Les oreilles, plus fortes que les yeux ?

Publié le par alter-ortograf

Beaucoup de Francofones n'arrivent pas à s'imaginer qu'on pourrait renoncer à "la strate artificielle de grammaire en ortografe" sans que cela diminue la compréhension.

Pourtant, quand nous parlons, et écoutons, nous nous comprenons parfaitement bien, sans ces innombrables lettres muettes qui constituent cette strate.

Par exemple, "Beaucoup de Francofones", pourquoi écrire le "-s" final ? Nous ne le prononçons pas et "beaucoup" est marqueur suffisant pour indiquer le pluriel.

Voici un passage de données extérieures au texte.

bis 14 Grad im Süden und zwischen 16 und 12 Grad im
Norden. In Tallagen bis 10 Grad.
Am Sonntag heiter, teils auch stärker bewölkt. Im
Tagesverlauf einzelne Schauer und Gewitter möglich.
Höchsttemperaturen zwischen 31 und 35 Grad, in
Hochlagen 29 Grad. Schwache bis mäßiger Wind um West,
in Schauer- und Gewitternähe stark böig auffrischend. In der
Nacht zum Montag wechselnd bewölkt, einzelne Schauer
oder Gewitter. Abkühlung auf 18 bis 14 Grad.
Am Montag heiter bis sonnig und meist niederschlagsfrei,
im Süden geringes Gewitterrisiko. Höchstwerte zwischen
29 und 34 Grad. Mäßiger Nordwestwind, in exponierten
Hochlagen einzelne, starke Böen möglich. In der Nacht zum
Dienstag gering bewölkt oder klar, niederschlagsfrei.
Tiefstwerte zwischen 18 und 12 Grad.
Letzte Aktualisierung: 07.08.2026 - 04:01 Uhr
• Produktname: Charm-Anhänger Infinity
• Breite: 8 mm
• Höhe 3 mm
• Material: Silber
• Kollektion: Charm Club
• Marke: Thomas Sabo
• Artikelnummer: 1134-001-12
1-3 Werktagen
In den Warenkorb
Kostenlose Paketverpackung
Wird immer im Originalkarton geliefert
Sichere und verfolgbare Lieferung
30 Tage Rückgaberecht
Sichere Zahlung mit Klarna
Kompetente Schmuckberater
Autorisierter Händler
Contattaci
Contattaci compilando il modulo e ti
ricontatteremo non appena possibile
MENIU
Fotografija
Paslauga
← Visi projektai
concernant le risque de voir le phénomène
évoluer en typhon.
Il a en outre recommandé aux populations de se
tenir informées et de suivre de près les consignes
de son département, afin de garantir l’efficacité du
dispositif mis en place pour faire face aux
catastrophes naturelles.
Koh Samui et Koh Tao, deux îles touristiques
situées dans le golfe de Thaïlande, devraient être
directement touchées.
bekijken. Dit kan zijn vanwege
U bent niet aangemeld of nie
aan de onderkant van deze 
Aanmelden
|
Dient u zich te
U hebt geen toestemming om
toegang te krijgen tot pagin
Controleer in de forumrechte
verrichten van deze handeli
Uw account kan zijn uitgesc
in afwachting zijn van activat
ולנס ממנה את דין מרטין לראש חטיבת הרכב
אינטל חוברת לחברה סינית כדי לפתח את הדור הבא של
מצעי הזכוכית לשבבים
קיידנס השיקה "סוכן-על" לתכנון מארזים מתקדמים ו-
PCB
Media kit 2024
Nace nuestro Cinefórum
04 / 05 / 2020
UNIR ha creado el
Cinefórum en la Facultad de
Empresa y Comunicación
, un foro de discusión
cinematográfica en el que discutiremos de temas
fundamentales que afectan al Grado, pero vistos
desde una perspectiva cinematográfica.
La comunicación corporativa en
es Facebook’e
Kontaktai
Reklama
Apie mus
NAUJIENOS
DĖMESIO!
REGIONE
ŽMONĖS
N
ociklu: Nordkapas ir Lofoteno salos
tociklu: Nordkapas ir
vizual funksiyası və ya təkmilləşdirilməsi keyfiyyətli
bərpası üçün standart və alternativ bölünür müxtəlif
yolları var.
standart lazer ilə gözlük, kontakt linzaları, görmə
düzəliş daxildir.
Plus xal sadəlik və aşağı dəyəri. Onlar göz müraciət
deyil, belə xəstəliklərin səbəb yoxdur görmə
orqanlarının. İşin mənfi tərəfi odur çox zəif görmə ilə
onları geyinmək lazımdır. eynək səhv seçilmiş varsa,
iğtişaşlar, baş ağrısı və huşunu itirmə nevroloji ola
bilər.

"Beaucoup de Francofone n'arrivent pas", pourquoi écrire "-ent" à la fin du verbe ?
Nous disons "arriv", et c'est clair parce que, encore une fois, "beaucoup" indique le pluriel.

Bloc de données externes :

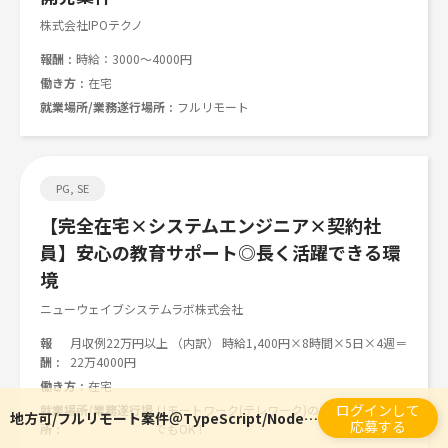
株式会社IPOテクノ
報酬
時給：3000～4000円
働き方
在宅
就業場所/業務遂行場所
フルリモート
PG, SE
【完全在宅×システムエンジニア×契約社
員】安心の教育サポート◎長く活躍できる環
境
ニューウェイブシステムラボ株式会社
報
月収例22万円以上 （内訳） 時給1,400円×8時間×5日×4週＝
酬
22万4000円
働き方
在宅
ログインして
就業場所/業務遂行場
リモートワーク(テレワーク)のため、全国どこ
地方可/フルリモート案件＠TypeScript/Node.js要員募集!!
応募する
所
でもOK！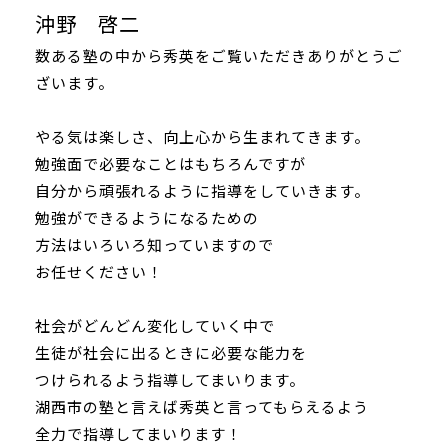
沖野 啓二
数ある塾の中から秀英をご覧いただきありがとうご
ざいます。
やる気は楽しさ、向上心から生まれてきます。
勉強面で必要なことはもちろんですが
自分から頑張れるように指導をしていきます。
勉強ができるようになるための
方法はいろいろ知っていますので
お任せください！
社会がどんどん変化していく中で
生徒が社会に出るときに必要な能力を
つけられるよう指導してまいります。
湖西市の塾と言えば秀英と言ってもらえるよう
全力で指導してまいります！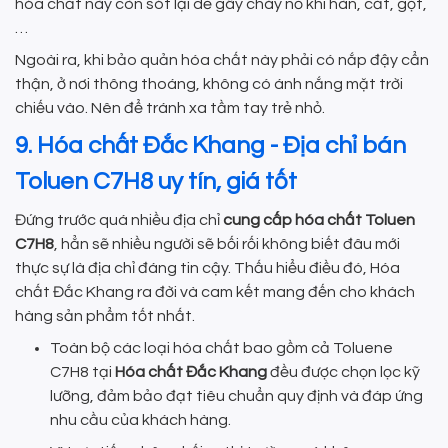
hóa chất này còn sót lại dễ gây cháy nổ khi hàn, cắt, gọt,
…
Ngoài ra, khi bảo quản hóa chất này phải có nắp đậy cẩn
thận, ở nơi thông thoáng, không có ánh nắng mặt trời
chiếu vào. Nên để tránh xa tầm tay trẻ nhỏ.
9. Hóa chất Đắc Khang - Địa chỉ bán
Toluen C7H8 uy tín, giá tốt
Đứng trước quá nhiều địa chỉ
cung cấp hóa chất Toluen
C7H8
, hẳn sẽ nhiều người sẽ bối rối không biết đâu mới
thực sự là địa chỉ đáng tin cậy. Thấu hiểu điều đó, Hóa
chất Đắc Khang ra đời và cam kết mang đến cho khách
hàng sản phẩm tốt nhất.
Toàn bộ các loại hóa chất bao gồm cả Toluene
C7H8 tại
Hóa chất Đắc Khang
đều được chọn lọc kỹ
lưỡng, đảm bảo đạt tiêu chuẩn quy định và đáp ứng
nhu cầu của khách hàng.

"Nos voisines anglaises sont tombées malades." Ceci est encore un exemple pour la redondance de notre écrit qui a été éloigné de la vraie langue, l'oral.
On pourrait sans peur ortografier : "no voisine anglaise sont tombé malade".

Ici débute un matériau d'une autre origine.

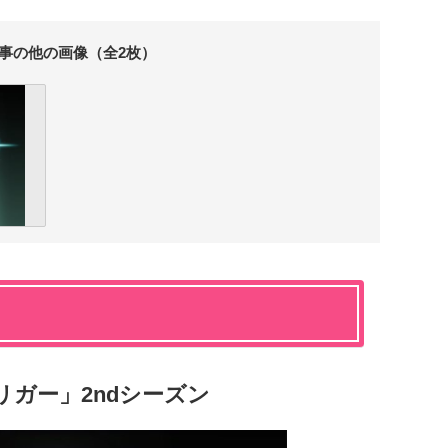
事の他の画像（全2枚）
リガー」2ndシーズン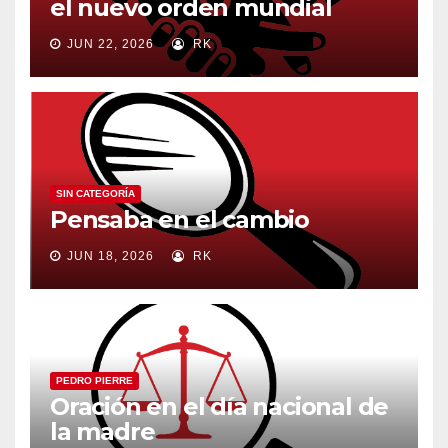
el nuevo orden mundial
JUN 22, 2026
RK
SIN CATEGORÍA
Pensaba en el cambio
JUN 18, 2026
RK
PEDRO PIERRE
Oración en el día nacional de
la madre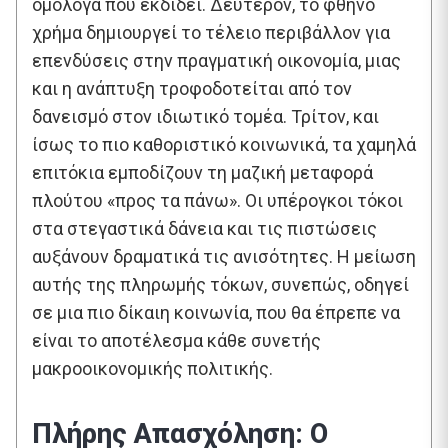
ομόλογα που εκδίδει. Δεύτερον, το φθηνό
χρήμα δημιουργεί το τέλειο περιβάλλον για
επενδύσεις στην πραγματική οικονομία, μιας
και η ανάπτυξη τροφοδοτείται από τον
δανεισμό στον ιδιωτικό τομέα. Τρίτον, και
ίσως το πιο καθοριστικό κοινωνικά, τα χαμηλά
επιτόκια εμποδίζουν τη μαζική μεταφορά
πλούτου «προς τα πάνω». Οι υπέρογκοι τόκοι
στα στεγαστικά δάνεια και τις πιστώσεις
αυξάνουν δραματικά τις ανισότητες. Η μείωση
αυτής της πληρωμής τόκων, συνεπώς, οδηγεί
σε μια πιο δίκαιη κοινωνία, που θα έπρεπε να
είναι το αποτέλεσμα κάθε συνετής
μακροοικονομικής πολιτικής.
Πλήρης Απασχόληση: Ο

Si cela nous parait étrange ou meme impossible, c'est parce que nous ont été tellement formatés par l'ortografe actuelle que nous avons des difficultés pour prendre un peu de recul.

Cette strate grammaticale est le résultat d'une écriture latinisée du français qui avait un certain sens pendant la période de flottement de l'oral comme de l'écrit (du 9e au 15e siècle) mais qui, de nos jours, est totalement superflue. Elle représente la source majeure d'erreurs ortografiques.

Une réforme de l'ortografe doit, donc,  supprimer surtout cette strate grammaticale en ortografe.